The conversation turned to the owner’s special room in her house.  There was a large bald man there who asked if all the ancestors’ money was in there, too.  I was afraid he was going to try to rob the sweet lady, so I played it down and told him, no, it was just a place she kept their old clothes, etc.  

About that time the dwarf sidled up next to me and told me again how great I was, how bad I was, someone should kill me, but he was insistent on me wearing the hat. He shimmied up a pole next to me with a ratty blue felt hat shaped like a hat a Christmas Elf would wear.  I really didn’t want it on my head, but I didn’t want to insult him.  He was finally being nice to me, but I felt that any moment he would reach over and snap my neck.

Then I woke up.

Friday, October 5, 2012

Keeping up with the times

What could this be?

Board games were not something I enjoyed when I was a child.  I didn’t have anyone to play them with, and you can only play Monopoly and Clue alone for so long before getting really, really bored.  Being a child of the 1970s I was on the ground floor of the electronic entertainment age.  In my day electronic games evolved from buzzer of Operation to more sound and light interaction in games like Merlin and Simon.  These were the games I liked.  These were the games you could play by yourself.  I would spend hours pressing those lighted buttons, repeating the sequences the internal computer had laid out as a challenge.

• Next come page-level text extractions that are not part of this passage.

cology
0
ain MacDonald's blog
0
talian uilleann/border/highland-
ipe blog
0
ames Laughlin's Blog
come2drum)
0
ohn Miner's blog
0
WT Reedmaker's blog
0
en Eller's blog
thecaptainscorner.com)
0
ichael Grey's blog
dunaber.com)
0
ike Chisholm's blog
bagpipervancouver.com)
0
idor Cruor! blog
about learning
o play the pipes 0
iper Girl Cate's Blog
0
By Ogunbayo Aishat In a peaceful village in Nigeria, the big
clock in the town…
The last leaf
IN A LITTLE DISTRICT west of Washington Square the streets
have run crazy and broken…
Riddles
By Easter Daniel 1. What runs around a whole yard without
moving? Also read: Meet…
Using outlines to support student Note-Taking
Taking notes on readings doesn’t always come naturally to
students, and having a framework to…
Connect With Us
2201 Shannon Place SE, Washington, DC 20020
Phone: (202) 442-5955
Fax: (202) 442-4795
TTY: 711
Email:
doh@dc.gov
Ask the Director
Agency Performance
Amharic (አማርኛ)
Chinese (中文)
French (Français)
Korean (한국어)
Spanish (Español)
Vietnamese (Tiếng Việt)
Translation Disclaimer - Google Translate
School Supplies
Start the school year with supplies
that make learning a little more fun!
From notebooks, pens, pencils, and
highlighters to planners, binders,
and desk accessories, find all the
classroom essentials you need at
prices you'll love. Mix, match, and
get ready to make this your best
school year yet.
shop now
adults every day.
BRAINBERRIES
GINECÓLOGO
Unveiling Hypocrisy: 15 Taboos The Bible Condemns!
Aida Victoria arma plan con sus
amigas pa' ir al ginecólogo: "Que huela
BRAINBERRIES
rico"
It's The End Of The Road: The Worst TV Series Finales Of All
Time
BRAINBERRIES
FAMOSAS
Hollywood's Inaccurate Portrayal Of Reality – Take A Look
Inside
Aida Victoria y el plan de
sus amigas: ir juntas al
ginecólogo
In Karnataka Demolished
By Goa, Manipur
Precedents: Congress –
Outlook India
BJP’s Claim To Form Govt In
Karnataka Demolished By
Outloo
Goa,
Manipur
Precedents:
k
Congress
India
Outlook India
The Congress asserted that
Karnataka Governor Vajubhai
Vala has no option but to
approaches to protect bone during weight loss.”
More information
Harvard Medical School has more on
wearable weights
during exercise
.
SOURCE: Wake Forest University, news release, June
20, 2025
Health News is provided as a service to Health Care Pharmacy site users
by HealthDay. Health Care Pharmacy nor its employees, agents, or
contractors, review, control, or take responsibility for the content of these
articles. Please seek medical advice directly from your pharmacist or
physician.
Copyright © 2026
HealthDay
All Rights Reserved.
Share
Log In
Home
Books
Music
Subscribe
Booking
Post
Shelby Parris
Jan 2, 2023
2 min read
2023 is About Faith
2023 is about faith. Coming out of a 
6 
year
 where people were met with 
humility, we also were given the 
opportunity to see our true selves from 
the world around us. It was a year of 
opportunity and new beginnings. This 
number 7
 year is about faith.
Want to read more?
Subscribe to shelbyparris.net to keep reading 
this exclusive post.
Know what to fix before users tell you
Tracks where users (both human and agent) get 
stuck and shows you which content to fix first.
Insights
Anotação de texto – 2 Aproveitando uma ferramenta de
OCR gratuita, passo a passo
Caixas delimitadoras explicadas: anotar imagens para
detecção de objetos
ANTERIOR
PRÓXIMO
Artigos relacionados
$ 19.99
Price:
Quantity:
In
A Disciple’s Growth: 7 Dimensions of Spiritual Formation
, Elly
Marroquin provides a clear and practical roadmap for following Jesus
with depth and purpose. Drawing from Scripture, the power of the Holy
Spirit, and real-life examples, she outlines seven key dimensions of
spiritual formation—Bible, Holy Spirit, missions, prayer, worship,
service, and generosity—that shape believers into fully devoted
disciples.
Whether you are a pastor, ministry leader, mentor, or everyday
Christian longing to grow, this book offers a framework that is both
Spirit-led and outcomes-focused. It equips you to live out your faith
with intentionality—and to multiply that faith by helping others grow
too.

Since then I always have leaned towards electronic gadgets for entertainment.  In my teens the rage was the Walkman, a portable cassette tape player with headphones.  My version was more of a Radio Shack knock-off, but it served the same purpose. 

My generation played Donkey Kong and Pac-Man on huge machines in arcades.  Now our children play them on gadgets they can carry in their pocket.

I took the first computer programming class ever offered at my high school.  I learned quickly Pascal was not for me, but being in the same room with the computers and the line printers whirring in the background gave me a certain sense of belonging.

Moving forward in college I had an electronic typewriter, a precursor to the word processor.  I wrote all my papers by first viewing my words in the LCD screen at the top, and then printing it all at once.  It took time to learn the coding, but satisfaction of that printed document was worth it.

When I first started my job in 1989 I used a similar word processor, but in the early 1990s I convinced my boss a PC would be so much more efficient.  I was the first person in the entire department to have a PC on my own desk.

 With each phase of the latest and greatest I have been on board with one exception.  My cellphones have never been the latest or the greatest.  When I got my most recent one two years ago I was (ahem) told I had to get whatever was free with a contract.  What I got was a piece of garbage, something I have mentioned to the teller quite often.  There was no need to mention it, actually, because he was reminded every time I got a phone call and had to go to the porch for enough reception to talk.
Which brings me to today.  

My waiting period is over, and my cellular provider has graciously allowed me to upgrade my phone.  This time I am not going for the free one.  I have been weighing my options and researching every aspect and my choice has come down to the (drumroll, please) iPhone 5!  When Mike at Wal-Mart took it out of the box and handed it to me I heard a choir sing.  When I felt the sleekness of the cool metal backing in my palm I knew I had made the right choice.  It sits beside me as I write this, waiting for me to enrobe it in the new magenta and teal case I bought for it. 

I have an older iPod Touch, so I know the basics of an Apple product.  But, if anyone has any pointers or tips I welcome to hear them.  Meanwhile, I’m signing off to sit and relax and choose my new ringtone.  Joy!